[Page layout parsing data]
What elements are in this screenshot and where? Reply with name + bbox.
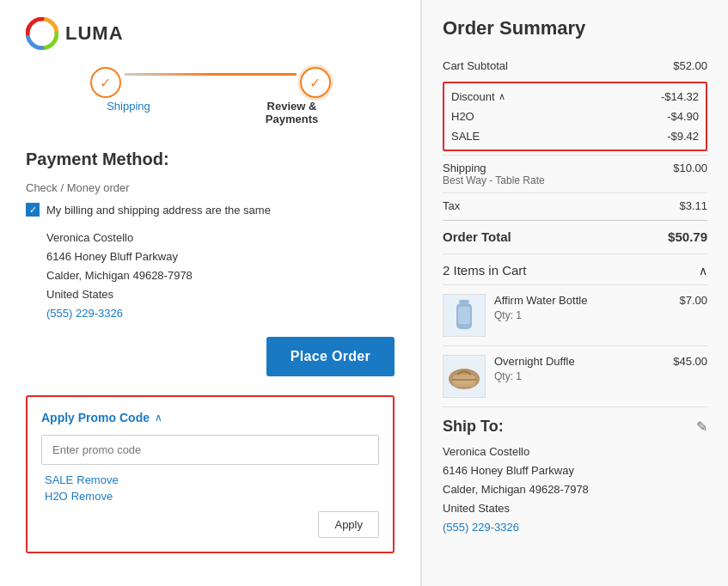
- promo-code-input[interactable]: [41, 435, 379, 465]
- shipping-label: Shipping: [443, 162, 545, 174]
- place-order-button[interactable]: Place Order: [266, 337, 395, 376]
- cart-items-count: 2 Items in Cart: [443, 263, 527, 278]
- billing-same-checkbox[interactable]: ✓ My billing and shipping address are th…: [26, 203, 395, 217]
- step1-label[interactable]: Shipping: [90, 100, 168, 125]
- discount-chevron-icon: ∧: [499, 91, 505, 102]
- promo-title: Apply Promo Code: [41, 411, 150, 424]
- ship-country: United States: [443, 499, 707, 518]
- checkout-steps: ✓ ✓ Shipping Review & Payments: [26, 67, 395, 125]
- billing-phone[interactable]: (555) 229-3326: [46, 304, 395, 323]
- promo-chevron-icon: ∧: [155, 412, 162, 424]
- shipping-sublabel: Best Way - Table Rate: [443, 174, 545, 186]
- h2o-label: H2O: [451, 110, 474, 123]
- promo-toggle[interactable]: Apply Promo Code ∧: [41, 411, 379, 424]
- promo-sale-remove[interactable]: Remove: [76, 473, 118, 486]
- billing-name: Veronica Costello: [46, 229, 395, 247]
- cart-item-duffle-image: [443, 355, 486, 398]
- billing-street: 6146 Honey Bluff Parkway: [46, 247, 395, 266]
- ship-to-header: Ship To: ✎: [443, 406, 707, 443]
- cart-item-bottle-image: [443, 294, 486, 337]
- summary-subtotal: Cart Subtotal $52.00: [443, 53, 707, 78]
- cart-chevron-icon[interactable]: ∧: [699, 264, 707, 278]
- cart-item-duffle-name: Overnight Duffle: [494, 355, 664, 368]
- ship-edit-icon[interactable]: ✎: [696, 418, 707, 435]
- ship-street: 6146 Honey Bluff Parkway: [443, 461, 707, 480]
- cart-item-bottle-price: $7.00: [679, 294, 707, 307]
- cart-item-bottle-details: Affirm Water Bottle Qty: 1: [494, 294, 670, 321]
- summary-tax: Tax $3.11: [443, 192, 707, 218]
- order-total-row: Order Total $50.79: [443, 220, 707, 250]
- subtotal-label: Cart Subtotal: [443, 59, 508, 72]
- order-summary-title: Order Summary: [443, 17, 707, 40]
- promo-code-section: Apply Promo Code ∧ SALERemove H2ORemove …: [26, 395, 395, 553]
- step2-circle: ✓: [300, 67, 331, 98]
- cart-item-duffle-qty: Qty: 1: [494, 370, 664, 382]
- cart-item-duffle-details: Overnight Duffle Qty: 1: [494, 355, 664, 382]
- sale-label: SALE: [451, 130, 480, 143]
- cart-item-duffle: Overnight Duffle Qty: 1 $45.00: [443, 345, 707, 406]
- cart-item-bottle-qty: Qty: 1: [494, 309, 670, 321]
- billing-address: Veronica Costello 6146 Honey Bluff Parkw…: [26, 229, 395, 323]
- cart-item-duffle-price: $45.00: [673, 355, 707, 368]
- logo-text: LUMA: [65, 22, 124, 45]
- shipping-value: $10.00: [673, 162, 707, 174]
- tax-label: Tax: [443, 199, 460, 212]
- step2-label: Review & Payments: [254, 100, 331, 125]
- summary-shipping: Shipping Best Way - Table Rate $10.00: [443, 155, 707, 192]
- promo-code-sale: SALERemove: [41, 473, 379, 486]
- cart-item-bottle-name: Affirm Water Bottle: [494, 294, 670, 307]
- discount-header-row: Discount ∧ -$14.32: [444, 87, 706, 107]
- step-connector: [125, 73, 297, 76]
- ship-to-address: Veronica Costello 6146 Honey Bluff Parkw…: [443, 443, 707, 537]
- ship-city: Calder, Michigan 49628-7978: [443, 480, 707, 499]
- promo-sale-label: SALE: [45, 473, 73, 486]
- promo-h2o-remove[interactable]: Remove: [71, 490, 113, 503]
- ship-phone[interactable]: (555) 229-3326: [443, 518, 707, 537]
- svg-rect-6: [454, 377, 474, 384]
- discount-sale: SALE -$9.42: [444, 126, 706, 146]
- payment-section-title: Payment Method:: [26, 150, 395, 169]
- discount-h2o: H2O -$4.90: [444, 107, 706, 126]
- checkbox-label: My billing and shipping address are the …: [46, 204, 271, 217]
- cart-item-bottle: Affirm Water Bottle Qty: 1 $7.00: [443, 284, 707, 345]
- h2o-value: -$4.90: [667, 110, 699, 123]
- payment-type: Check / Money order: [26, 181, 395, 194]
- order-total-value: $50.79: [668, 229, 707, 244]
- promo-apply-button[interactable]: Apply: [318, 511, 379, 538]
- ship-name: Veronica Costello: [443, 443, 707, 461]
- discount-total-value: -$14.32: [661, 90, 699, 103]
- cart-items-header[interactable]: 2 Items in Cart ∧: [443, 253, 707, 284]
- bottle-icon: [445, 296, 483, 334]
- svg-rect-1: [459, 300, 469, 303]
- promo-code-h2o: H2ORemove: [41, 490, 379, 503]
- tax-value: $3.11: [679, 199, 707, 212]
- checkbox-checked-icon: ✓: [26, 203, 40, 217]
- ship-to-title: Ship To:: [443, 418, 504, 436]
- discount-label: Discount: [451, 90, 495, 103]
- svg-rect-3: [458, 307, 470, 324]
- billing-country: United States: [46, 285, 395, 304]
- promo-h2o-label: H2O: [45, 490, 68, 503]
- sale-value: -$9.42: [667, 130, 699, 143]
- discount-section: Discount ∧ -$14.32 H2O -$4.90 SALE -$9.4…: [443, 82, 707, 151]
- subtotal-value: $52.00: [673, 59, 707, 72]
- bag-icon: [445, 357, 483, 395]
- luma-logo-icon: [26, 17, 58, 50]
- order-total-label: Order Total: [443, 229, 511, 244]
- billing-city: Calder, Michigan 49628-7978: [46, 266, 395, 285]
- step1-circle: ✓: [90, 67, 121, 98]
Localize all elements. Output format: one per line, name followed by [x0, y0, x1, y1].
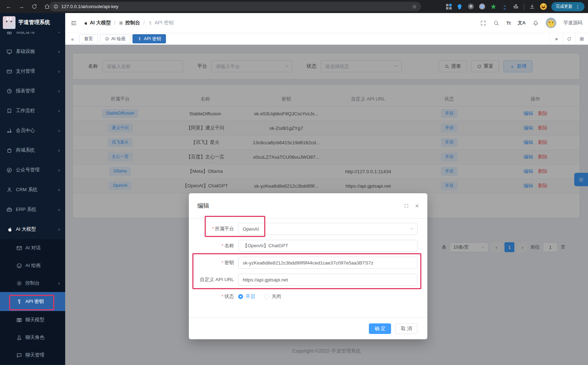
sidebar-item-workflow[interactable]: 工作流程∨ [0, 101, 65, 121]
tab-home[interactable]: 首页 [79, 34, 98, 43]
confirm-button[interactable]: 确 定 [369, 323, 391, 334]
sidebar-item-chat-manage[interactable]: 聊天管理 [0, 346, 65, 364]
chrome-update-button[interactable]: 完成更新 ⋮ [551, 2, 584, 11]
payment-icon [6, 68, 12, 74]
tabs-scroll-right-icon[interactable]: » [550, 33, 563, 44]
profile-avatar-icon[interactable] [540, 3, 547, 10]
dialog-fullscreen-icon[interactable] [404, 203, 409, 208]
tab-bar: « 首页 AI 绘画 API 密钥 » [65, 33, 588, 45]
key-icon [148, 21, 153, 25]
envelope-icon [16, 245, 22, 251]
cancel-button[interactable]: 取 消 [395, 323, 417, 334]
dialog-close-icon[interactable]: × [415, 202, 419, 209]
layout-grid-icon[interactable] [575, 33, 588, 44]
site-info-icon[interactable] [54, 4, 58, 9]
browser-forward-icon[interactable]: → [17, 2, 26, 11]
sidebar-item-ai-models[interactable]: AI 大模型∧ [0, 219, 65, 239]
abacus-icon [16, 317, 22, 323]
extension-icon[interactable]: ⌄⌄ [501, 3, 508, 10]
radio-status-off[interactable]: 关闭 [264, 293, 281, 300]
platform-label: 所属平台 [215, 226, 234, 231]
sidebar-item-api-key[interactable]: API 密钥 [0, 292, 65, 311]
sidebar-item-ai-draw[interactable]: AI 绘画 [0, 257, 65, 274]
url-label: 自定义 API URL [200, 277, 234, 282]
extension-icon[interactable] [456, 3, 463, 10]
sidebar-item-crm[interactable]: CRM 系统∨ [0, 180, 65, 200]
compass-icon [6, 167, 12, 173]
notification-bell-icon[interactable] [533, 20, 539, 26]
translate-icon[interactable]: 文A [518, 20, 526, 26]
sidebar-item-system[interactable]: 系统管理∨ [0, 32, 65, 42]
sidebar-item-official-account[interactable]: 公众号管理∨ [0, 160, 65, 180]
sidebar-item-mall[interactable]: 商城系统∨ [0, 140, 65, 160]
sidebar-item-chat-model[interactable]: 聊天模型 [0, 311, 65, 329]
key-icon [16, 299, 22, 305]
username[interactable]: 芋道源码 [563, 20, 582, 26]
brand: 芋道管理系统 [0, 13, 65, 32]
divider [524, 4, 524, 10]
platform-select[interactable] [238, 223, 417, 235]
font-size-icon[interactable]: Tt [506, 20, 510, 26]
extension-icon[interactable]: ✻ [468, 3, 474, 10]
smiley-icon [16, 263, 22, 269]
key-input[interactable] [238, 257, 417, 269]
member-icon [6, 128, 12, 134]
sidebar-item-console[interactable]: 控制台∧ [0, 274, 65, 292]
extensions-puzzle-icon[interactable] [513, 3, 519, 10]
radio-status-on[interactable]: 开启 [238, 293, 255, 300]
name-input[interactable] [238, 240, 417, 252]
radio-checked-icon [238, 294, 243, 299]
chat-bubble-icon [16, 352, 22, 358]
mall-icon [6, 147, 12, 153]
sidebar-submenu-ai: AI 对话 AI 绘画 控制台∧ API 密钥 聊天模型 聊天角色 [0, 239, 65, 364]
breadcrumb-item-ai-models[interactable]: AI 大模型 [83, 20, 111, 26]
gear-icon [16, 280, 22, 286]
tab-ai-draw[interactable]: AI 绘画 [100, 34, 130, 43]
status-label: 状态 [224, 294, 234, 299]
browser-bar: ← → 127.0.0.1/ai/console/api-key ☆ ✻ ⌄⌄ … [0, 0, 588, 13]
user-avatar[interactable] [546, 18, 556, 28]
app-logo [3, 16, 16, 29]
form-row-platform: *所属平台 [197, 223, 417, 235]
system-icon [6, 32, 12, 35]
browser-menu-icon[interactable]: ⋮ [575, 4, 580, 10]
key-label: 密钥 [224, 260, 234, 265]
browser-reload-icon[interactable] [30, 2, 39, 11]
fullscreen-icon[interactable] [480, 20, 486, 26]
sidebar-item-ai-chat[interactable]: AI 对话 [0, 239, 65, 257]
api-url-input[interactable] [238, 274, 417, 286]
role-icon [16, 335, 22, 341]
sidebar-item-erp[interactable]: ERP 系统∨ [0, 200, 65, 219]
breadcrumb: AI 大模型 / 控制台 / API 密钥 [83, 20, 174, 26]
sidebar-item-report[interactable]: 报表管理∨ [0, 81, 65, 101]
bookmark-star-icon[interactable]: ☆ [412, 4, 417, 10]
main-content: 名称 平台 状态 搜索 重置 [65, 45, 588, 365]
form-row-url: 自定义 API URL [197, 274, 417, 286]
sidebar-fold-icon[interactable] [71, 20, 77, 26]
app-header: AI 大模型 / 控制台 / API 密钥 Tt 文A 芋道源码 [65, 13, 588, 33]
extension-icon[interactable] [490, 3, 497, 10]
edit-dialog: 编辑 × *所属平台 *名称 *密钥 [189, 193, 427, 339]
form-row-key: *密钥 [197, 257, 417, 269]
breadcrumb-item-api-key: API 密钥 [148, 20, 174, 26]
sidebar-item-infrastructure[interactable]: 基础设施∨ [0, 42, 65, 61]
url-text[interactable]: 127.0.0.1/ai/console/api-key [61, 4, 409, 9]
workflow-icon [6, 108, 12, 114]
search-icon[interactable] [493, 20, 499, 26]
extension-icon[interactable] [479, 3, 485, 10]
briefcase-icon [6, 207, 12, 213]
chevron-down-icon [409, 226, 414, 231]
downloads-icon[interactable] [529, 3, 536, 10]
extension-icon[interactable] [446, 4, 452, 10]
sidebar-item-chat-role[interactable]: 聊天角色 [0, 329, 65, 346]
browser-back-icon[interactable]: ← [4, 2, 13, 11]
sidebar-item-member[interactable]: 会员中心∨ [0, 121, 65, 140]
form-row-status: *状态 开启 关闭 [197, 291, 417, 303]
breadcrumb-item-console[interactable]: 控制台 [119, 20, 140, 26]
tabs-scroll-left-icon[interactable]: « [68, 36, 77, 42]
tab-api-key[interactable]: API 密钥 [132, 34, 166, 43]
refresh-page-icon[interactable] [563, 33, 575, 44]
sidebar-item-payment[interactable]: 支付管理∨ [0, 61, 65, 81]
sidebar: 芋道管理系统 系统管理∨ 基础设施∨ 支付管理∨ 报表管理∨ 工作流程∨ 会员中… [0, 13, 65, 365]
url-bar[interactable]: 127.0.0.1/ai/console/api-key ☆ [49, 2, 421, 11]
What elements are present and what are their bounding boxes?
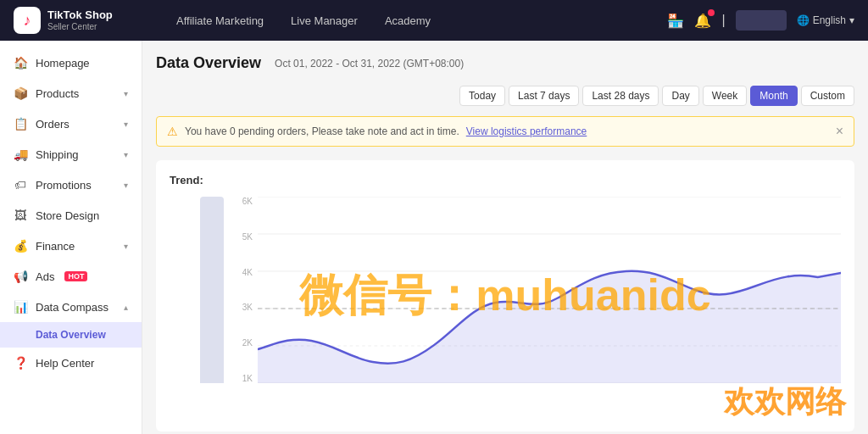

▸ **Directions**
Check each line of the data above for the word "checked" and copy the ones where it is found.

▸ **Reply to the exercise**
- checkbox-checked-icon: ✓: [26, 203, 40, 217]
radio-checked-icon [238, 294, 243, 299]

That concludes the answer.